Retype each entry. Leave nothing out.

(Extracted information)

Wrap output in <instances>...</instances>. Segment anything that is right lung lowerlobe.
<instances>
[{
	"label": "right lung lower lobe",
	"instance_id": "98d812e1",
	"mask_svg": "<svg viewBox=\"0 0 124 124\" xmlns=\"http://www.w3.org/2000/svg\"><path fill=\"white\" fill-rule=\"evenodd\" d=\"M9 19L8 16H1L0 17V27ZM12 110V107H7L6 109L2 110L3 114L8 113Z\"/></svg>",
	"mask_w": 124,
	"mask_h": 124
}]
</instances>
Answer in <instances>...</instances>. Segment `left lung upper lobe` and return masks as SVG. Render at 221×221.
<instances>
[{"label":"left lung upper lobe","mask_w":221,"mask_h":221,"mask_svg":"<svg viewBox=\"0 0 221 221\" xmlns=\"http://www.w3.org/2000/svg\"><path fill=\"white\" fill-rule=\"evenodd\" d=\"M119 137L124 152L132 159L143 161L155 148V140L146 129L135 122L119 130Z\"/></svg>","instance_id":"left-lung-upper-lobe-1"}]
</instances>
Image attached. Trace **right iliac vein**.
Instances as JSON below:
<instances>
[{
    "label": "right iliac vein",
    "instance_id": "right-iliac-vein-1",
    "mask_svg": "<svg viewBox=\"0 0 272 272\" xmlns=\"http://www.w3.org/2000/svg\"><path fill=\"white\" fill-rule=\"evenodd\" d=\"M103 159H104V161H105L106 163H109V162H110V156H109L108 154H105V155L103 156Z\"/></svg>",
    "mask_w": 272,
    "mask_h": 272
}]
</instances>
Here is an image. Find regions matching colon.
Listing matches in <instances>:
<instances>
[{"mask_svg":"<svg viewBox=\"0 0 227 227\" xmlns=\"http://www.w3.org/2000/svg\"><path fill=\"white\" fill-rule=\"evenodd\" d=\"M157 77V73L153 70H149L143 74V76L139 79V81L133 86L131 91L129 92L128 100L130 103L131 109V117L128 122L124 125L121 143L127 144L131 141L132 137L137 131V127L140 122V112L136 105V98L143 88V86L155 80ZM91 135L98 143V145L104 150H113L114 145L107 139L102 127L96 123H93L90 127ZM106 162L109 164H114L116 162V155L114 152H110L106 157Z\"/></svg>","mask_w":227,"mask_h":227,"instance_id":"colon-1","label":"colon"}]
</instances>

(End Extracted information)

_Output_
Wrap output in <instances>...</instances>. Segment anything that is right lung lowerlobe.
<instances>
[{
	"label": "right lung lower lobe",
	"instance_id": "98d812e1",
	"mask_svg": "<svg viewBox=\"0 0 124 124\" xmlns=\"http://www.w3.org/2000/svg\"><path fill=\"white\" fill-rule=\"evenodd\" d=\"M9 19L8 16H1L0 17V27ZM12 110V107H7L6 109L2 110L3 114L8 113Z\"/></svg>",
	"mask_w": 124,
	"mask_h": 124
}]
</instances>
Answer in <instances>...</instances>. Segment `left lung upper lobe` and return masks as SVG. Render at 221×221.
<instances>
[{"label":"left lung upper lobe","mask_w":221,"mask_h":221,"mask_svg":"<svg viewBox=\"0 0 221 221\" xmlns=\"http://www.w3.org/2000/svg\"><path fill=\"white\" fill-rule=\"evenodd\" d=\"M119 137L124 152L132 159L143 161L155 148V140L146 129L135 122L119 130Z\"/></svg>","instance_id":"left-lung-upper-lobe-1"}]
</instances>
Image attached. Trace **right iliac vein**.
Instances as JSON below:
<instances>
[{
    "label": "right iliac vein",
    "instance_id": "right-iliac-vein-1",
    "mask_svg": "<svg viewBox=\"0 0 272 272\" xmlns=\"http://www.w3.org/2000/svg\"><path fill=\"white\" fill-rule=\"evenodd\" d=\"M103 159H104V161H105L106 163H109V162H110V156H109L108 154H105V155L103 156Z\"/></svg>",
    "mask_w": 272,
    "mask_h": 272
}]
</instances>
Here is an image. Find regions matching colon.
Listing matches in <instances>:
<instances>
[{"mask_svg":"<svg viewBox=\"0 0 227 227\" xmlns=\"http://www.w3.org/2000/svg\"><path fill=\"white\" fill-rule=\"evenodd\" d=\"M157 77V73L153 70H149L143 74V76L139 79V81L133 86L131 91L129 92L128 100L130 103L131 109V117L128 122L124 125L121 143L127 144L131 141L132 137L137 131V127L140 122V112L136 105V98L143 88V86L155 80ZM91 135L98 143V145L104 150H113L114 145L107 139L102 127L96 123H93L90 127ZM106 162L109 164H114L116 162V155L114 152H110L106 157Z\"/></svg>","mask_w":227,"mask_h":227,"instance_id":"colon-1","label":"colon"}]
</instances>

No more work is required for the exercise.